The treatment plan of a facial cleft is planned right after diagnosis. This plan includes every operation needed in the first 18 years of the patients life to reconstruct the face fully. In this plan, a difference is made between problems that need to be solved to improve the health of the patient (coloboma) and problems that need to be solved for a better cosmetic result (hypertelorism).
The treatment of the facial clefts can be divided in different areas of the face: the cranial anomalies, the orbital and eye anomalies, the nose anomalies, the midface anomalies and the mouth anomalies.
The most common cranial anomaly seen in combination with facial clefts is encephalocele.
The treatment of encephalocele is based on surgery to repair the bony gap and provide adequate protection of the underlying brain. The question remains if the external brain tissue should be put back into the skull or if it is possible to cut off that piece of brain tissue, because its claimed that the external piece of brain tissue often isn't functional,[23] with the exception of a basal encephalocele, in which the pituitary gland can be found in the mouth.
The most common orbital /eye anomalies seen in children with facial clefts are colobomas and vertical dystopia.
The coloboma which occurs often in facial clefts is a cleft in the lower or upper eyelid.
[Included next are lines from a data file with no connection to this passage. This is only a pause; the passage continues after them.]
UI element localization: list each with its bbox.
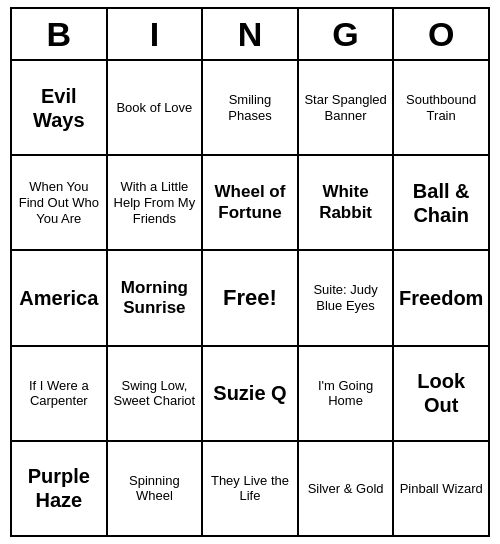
bingo-cell-0-3: Star Spangled Banner xyxy=(299,61,395,154)
bingo-cell-2-2: Free! xyxy=(203,251,299,344)
bingo-cell-0-2: Smiling Phases xyxy=(203,61,299,154)
bingo-row-0: Evil WaysBook of LoveSmiling PhasesStar … xyxy=(12,61,488,156)
bingo-cell-3-1: Swing Low, Sweet Chariot xyxy=(108,347,204,440)
bingo-cell-1-1: With a Little Help From My Friends xyxy=(108,156,204,249)
bingo-cell-4-0: Purple Haze xyxy=(12,442,108,535)
bingo-cell-0-4: Southbound Train xyxy=(394,61,488,154)
bingo-row-1: When You Find Out Who You AreWith a Litt… xyxy=(12,156,488,251)
header-letter-I: I xyxy=(108,9,204,59)
bingo-header: BINGO xyxy=(12,9,488,61)
bingo-cell-4-1: Spinning Wheel xyxy=(108,442,204,535)
header-letter-O: O xyxy=(394,9,488,59)
bingo-cell-3-4: Look Out xyxy=(394,347,488,440)
bingo-cell-2-4: Freedom xyxy=(394,251,488,344)
bingo-row-4: Purple HazeSpinning WheelThey Live the L… xyxy=(12,442,488,535)
bingo-cell-3-2: Suzie Q xyxy=(203,347,299,440)
bingo-cell-2-3: Suite: Judy Blue Eyes xyxy=(299,251,395,344)
bingo-cell-1-4: Ball & Chain xyxy=(394,156,488,249)
bingo-cell-1-0: When You Find Out Who You Are xyxy=(12,156,108,249)
bingo-row-2: AmericaMorning SunriseFree!Suite: Judy B… xyxy=(12,251,488,346)
header-letter-N: N xyxy=(203,9,299,59)
bingo-cell-4-2: They Live the Life xyxy=(203,442,299,535)
bingo-cell-4-3: Silver & Gold xyxy=(299,442,395,535)
bingo-cell-1-2: Wheel of Fortune xyxy=(203,156,299,249)
header-letter-G: G xyxy=(299,9,395,59)
bingo-cell-2-1: Morning Sunrise xyxy=(108,251,204,344)
header-letter-B: B xyxy=(12,9,108,59)
bingo-cell-4-4: Pinball Wizard xyxy=(394,442,488,535)
bingo-cell-2-0: America xyxy=(12,251,108,344)
bingo-card: BINGO Evil WaysBook of LoveSmiling Phase… xyxy=(10,7,490,537)
bingo-cell-3-0: If I Were a Carpenter xyxy=(12,347,108,440)
bingo-cell-0-1: Book of Love xyxy=(108,61,204,154)
bingo-cell-0-0: Evil Ways xyxy=(12,61,108,154)
bingo-grid: Evil WaysBook of LoveSmiling PhasesStar … xyxy=(12,61,488,535)
bingo-cell-1-3: White Rabbit xyxy=(299,156,395,249)
bingo-cell-3-3: I'm Going Home xyxy=(299,347,395,440)
bingo-row-3: If I Were a CarpenterSwing Low, Sweet Ch… xyxy=(12,347,488,442)
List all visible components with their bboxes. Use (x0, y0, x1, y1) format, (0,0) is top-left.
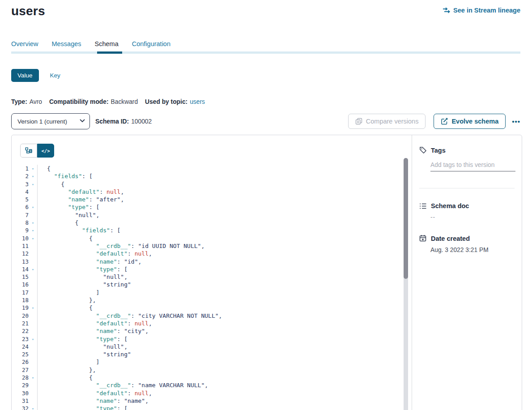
line-number: 20 (12, 312, 29, 320)
line-number: 13 (12, 258, 29, 265)
tab-schema[interactable]: Schema (95, 40, 119, 53)
code-line: 18 }, (12, 296, 411, 304)
code-line: 6▾ "type": [ (12, 203, 411, 211)
fold-toggle-icon[interactable]: ▾ (29, 405, 37, 410)
fold-toggle-icon[interactable]: ▾ (29, 304, 37, 312)
code-text: { (37, 235, 93, 242)
calendar-plus-icon (419, 235, 427, 242)
code-line: 28▾ { (12, 374, 411, 381)
code-line: 15 "null", (12, 273, 411, 281)
tags-title: Tags (431, 147, 446, 154)
code-text: "fields": [ (37, 173, 93, 179)
topic-link[interactable]: users (190, 98, 205, 105)
line-number: 11 (12, 242, 29, 250)
code-line: 26 ] (12, 358, 411, 366)
line-number: 18 (12, 296, 29, 304)
line-number: 10 (12, 235, 29, 242)
line-number: 32 (12, 405, 29, 410)
tab-configuration[interactable]: Configuration (132, 40, 170, 53)
code-editor[interactable]: 1▾{2▾ "fields": [3▾ {4 "default": null,5… (12, 165, 411, 410)
schema-doc-value: -- (430, 214, 515, 221)
key-toggle-button[interactable]: Key (50, 72, 60, 79)
code-line: 7 "null", (12, 211, 411, 219)
code-line: 25 "string" (12, 350, 411, 358)
code-line: 14▾ "type": [ (12, 265, 411, 273)
used-by-topic-label: Used by topic: (145, 98, 187, 105)
line-number: 9 (12, 226, 29, 234)
line-number: 30 (12, 389, 29, 397)
fold-toggle-icon[interactable]: ▾ (29, 204, 37, 211)
fold-toggle-icon[interactable]: ▾ (29, 336, 37, 343)
code-line: 31 "name": "name", (12, 397, 411, 405)
version-select[interactable]: Version 1 (current) (11, 113, 90, 129)
code-line: 5 "name": "after", (12, 196, 411, 203)
code-text: "null", (37, 343, 128, 350)
editor-scrollbar-track[interactable] (404, 158, 408, 410)
code-line: 32▾ "type": [ (12, 405, 411, 410)
code-line: 21 "default": null, (12, 320, 411, 327)
date-created-value: Aug. 3 2022 3:21 PM (430, 247, 515, 253)
compare-versions-button[interactable]: Compare versions (348, 114, 426, 129)
evolve-schema-label: Evolve schema (451, 118, 498, 125)
version-bar: Version 1 (current) Schema ID: 100002 Co… (11, 113, 522, 129)
edit-icon (441, 118, 448, 125)
active-tab-marker (97, 51, 122, 54)
schema-id-value: 100002 (131, 118, 152, 125)
line-number: 15 (12, 273, 29, 281)
code-view-button[interactable]: </> (37, 144, 54, 158)
compare-versions-label: Compare versions (366, 118, 419, 125)
line-number: 27 (12, 366, 29, 374)
fold-toggle-icon[interactable]: ▾ (29, 173, 37, 180)
more-actions-button[interactable]: ••• (510, 116, 522, 127)
line-number: 1 (12, 165, 29, 172)
code-text: }, (37, 367, 96, 373)
line-number: 22 (12, 327, 29, 335)
line-number: 6 (12, 203, 29, 211)
fold-toggle-icon[interactable]: ▾ (29, 181, 37, 188)
fold-toggle-icon[interactable]: ▾ (29, 374, 37, 382)
code-line: 19▾ { (12, 304, 411, 312)
line-number: 19 (12, 304, 29, 312)
fold-toggle-icon[interactable]: ▾ (29, 219, 37, 227)
evolve-schema-button[interactable]: Evolve schema (434, 114, 506, 129)
fold-toggle-icon[interactable]: ▾ (29, 235, 37, 243)
compare-icon (355, 118, 362, 125)
page-title: users (11, 4, 45, 18)
fold-toggle-icon[interactable]: ▾ (29, 165, 37, 173)
code-text: "default": null, (37, 250, 152, 257)
line-number: 29 (12, 381, 29, 389)
code-text: "name": "after", (37, 196, 124, 203)
fold-toggle-icon[interactable]: ▾ (29, 266, 37, 273)
tab-messages[interactable]: Messages (51, 40, 81, 53)
code-text: "type": [ (37, 266, 128, 273)
tags-input[interactable] (430, 162, 515, 171)
code-line: 29 "__crdb__": "name VARCHAR NULL", (12, 381, 411, 389)
code-text: "type": [ (37, 405, 128, 410)
value-toggle-button[interactable]: Value (11, 69, 39, 82)
code-line: 16 "string" (12, 281, 411, 288)
code-line: 12 "default": null, (12, 250, 411, 257)
code-line: 10▾ { (12, 235, 411, 242)
tree-view-button[interactable] (20, 144, 37, 158)
line-number: 31 (12, 397, 29, 405)
code-text: ] (37, 359, 99, 365)
line-number: 21 (12, 320, 29, 327)
line-number: 24 (12, 343, 29, 350)
schema-id-label: Schema ID: (95, 118, 129, 125)
tree-view-icon (25, 147, 33, 154)
schema-sidebar: Tags Schema doc -- (412, 135, 522, 410)
stream-lineage-link[interactable]: See in Stream lineage (442, 7, 520, 14)
schema-meta-row: Type: Avro Compatibility mode: Backward … (11, 98, 205, 105)
code-line: 9▾ "fields": [ (12, 226, 411, 234)
schema-doc-title: Schema doc (431, 202, 469, 209)
code-view-icon: </> (42, 148, 50, 154)
code-text: "default": null, (37, 320, 152, 327)
editor-scrollbar-thumb[interactable] (404, 158, 408, 279)
code-text: "name": "city", (37, 328, 149, 334)
code-line: 4 "default": null, (12, 188, 411, 196)
code-text: "name": "id", (37, 258, 141, 265)
tab-underline (11, 51, 520, 54)
tab-overview[interactable]: Overview (11, 40, 38, 53)
code-line: 11 "__crdb__": "id UUID NOT NULL", (12, 242, 411, 250)
fold-toggle-icon[interactable]: ▾ (29, 227, 37, 235)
This should be closed as soon as possible, to prevent drought of the eye and a consecutive loss of vision.[24]
Vertical orbital dystopia can occur in facial clefts when the orbital floor and/or the maxilla is involved in the cleft. Vertical orbital dystopia means that the eyes do not lay on the same horizontal line in the face (one eye is positioned lower than the other). The treatment is based on the reconstruction of this orbital floor, by either closing the boney cleft or reconstructing the orbital floor using a bone graft.[25]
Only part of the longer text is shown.